The terrorists are supposedly media-savvy, designing their activities mainly based on how they’ll play in the U.S. press. We’re allegedly too susceptible to fretting over bad news and too fearful of casualties. We don’t understand that it’s absolutely vital that once the Bush administration decides on a course of action, no matter how seriously wrong-headed, the nation simply cannot turn back. Under their military theories, you don’t ever dare stop throwing good money after bad; instead, you keep increasing the bet. War, they say, is like poker; if you raise the stakes enough, you can win.


Did I say this theory was stupid? The poker analogy is particularly pathetic, because winning by raising the stakes depends on the other players not throwing good money after bad, to save their chips for the next hand. It’s also, as Matthew Yglesias notes, bad poker strategy because of the difference between the U.S. military -- which can leave Iraq -- and the Iraqis, who can’t. How do you bluff a player who’s already "all in"?

It’s also stupid because who, exactly, in Iraq is the enemy we’re trying to impress with our strength of will? Is it al Qaeda in Iraq, a marginal foreign presence? Former Ba’ath party officials? The Sunnis? Muqtada al-Sadr? The Iranian-backed Shi’a political parties, like the Supreme Council for the Islamic Revolution in Iraq, or SCIRI -- whose leader, Abdul Aziz al-Hakim, met with President Bush earlier this month? It’s hard to know which group upon which we must train our superior mental powers to make sure they understand the firmness of our resolve.

But the usual analogy isn’t that war is like poker (now there’s a slogan for McCain 2008: "Iraq -- a good bet at the time!") Instead, it’s football that’s like war. And if you win wars not by having the right leadership, strategy, and personnel, but rather by having enough willpower and resolve, then why did ASU bother hiring a new coach?

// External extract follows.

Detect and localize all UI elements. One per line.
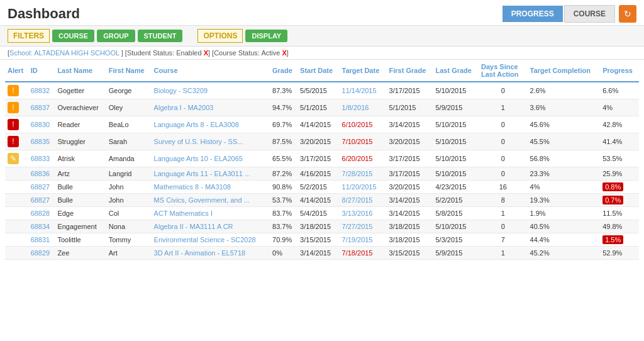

Shouldn’t ASU instead have demonstrated its superior strength of will by keeping Dirk Koetter, thus proving to our enemies that we simply won’t admit defeat, that our ability to absorb punishment far exceeded their ability to dish it out, and that our resources are inexhaustible and our resolve implacable? Isn’t replacing an underperforming coaching staff simply a distraction from demonstrating the willpower needed to triumph over our opponents? If wars are won and lost over the other side’s perceptions of our strengths and weaknesses, why not football games?

You’d never send a football team, at any level, out on the field armed solely with a bizarre theory that victory depends solely on "will." You also don’t tell them we want "victory" without first giving them a scoreboard and a game plan, two subtleties still eluding President Bush. You’d want some recruiting, preparation, and execution, then you’d try to pump everybody up at game time with pep talks about wanting it more than the other guys. Otherwise, we’d choose coaches based on oratory, not recruiting skill.

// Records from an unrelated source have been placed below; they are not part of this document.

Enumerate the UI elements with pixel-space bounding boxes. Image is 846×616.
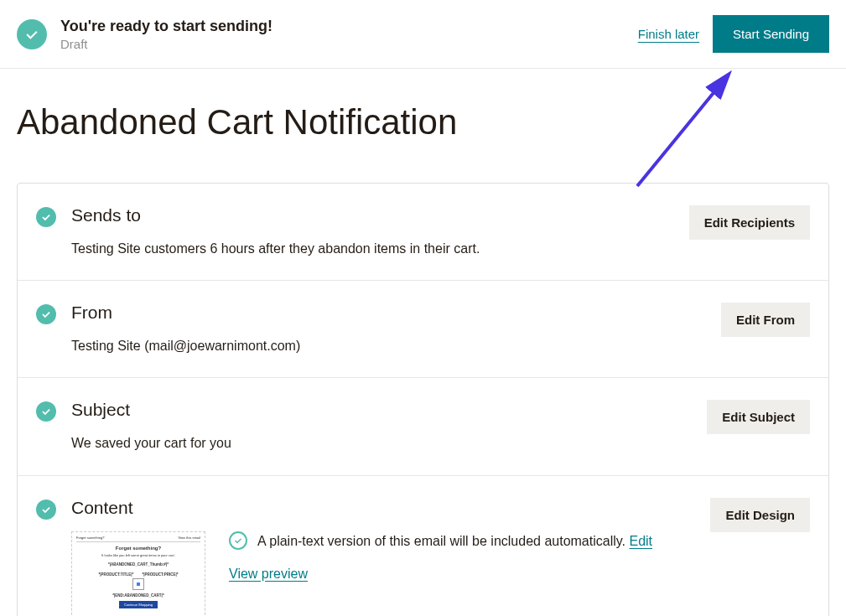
status-check-icon [17,19,47,49]
edit-subject-button[interactable]: Edit Subject [707,400,810,434]
edit-plaintext-link[interactable]: Edit [629,534,652,548]
check-icon [36,207,56,227]
sends-to-text: Testing Site customers 6 hours after the… [71,239,674,258]
check-icon [36,304,56,324]
sends-to-heading: Sends to [71,205,674,225]
campaign-summary-card: Sends to Testing Site customers 6 hours … [17,183,829,616]
subject-heading: Subject [71,400,692,420]
email-preview-thumbnail[interactable]: Forget something?View this email Forget … [71,531,205,616]
edit-design-button[interactable]: Edit Design [710,498,810,532]
header-title: You're ready to start sending! [60,18,625,35]
edit-recipients-button[interactable]: Edit Recipients [689,205,810,240]
check-icon [36,401,56,422]
plaintext-notice: A plain-text version of this email will … [257,531,652,551]
edit-from-button[interactable]: Edit From [721,303,810,337]
finish-later-link[interactable]: Finish later [638,27,699,41]
header-status: Draft [60,37,625,51]
header-text-block: You're ready to start sending! Draft [60,18,625,51]
from-text: Testing Site (mail@joewarnimont.com) [71,336,706,355]
view-preview-link[interactable]: View preview [229,567,308,582]
check-icon [36,500,56,520]
check-outline-icon [229,531,247,550]
start-sending-button[interactable]: Start Sending [713,15,829,53]
page-title: Abandoned Cart Notification [0,69,846,183]
from-heading: From [71,303,706,323]
subject-text: We saved your cart for you [71,433,692,453]
content-heading: Content [71,498,695,518]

The most laughable part of the "willpower" theory is that even the most dead-end Republicans don’t really believe that the war in Iraq is the absolutely most important issue our country faces. Just ask what they’d do if winning the Iraq war depended on (gasp!) raising taxes.

With more money, we could pay more soldiers and reservists and reconstruct Iraq. We even could bribe more Iraqis. But if winning in Iraq wouldn’t make Republicans willing to reinstate the tax rates on the wealthiest we had during the 1990’s boom, then why, oh why, would we consider sending even more troops on this undefined mission, with no good ending possible?

1 comment:

Hansonius said...

You’d never send a football team, at any level, out on the field armed solely with a bizarre theory that victory depends solely on "will."

That's because a football game is a limited "conflict" where both sides play by the same rules. A conflict with terrorists is essentially different: it has no fixed period of time in which the conflict must resolve itself and one side (i.e. the terrorists) is by definition exempt from certain rules. What you call a "bizarre theory" may work in the one case but not in the other.

...who, exactly, in Iraq is the enemy we’re trying to impress with our strength of will?

Isn't that the point of a war on "terror"? You're impressing whomever may be plotting terror with your firm resolve to resist them and their despicable means and goals?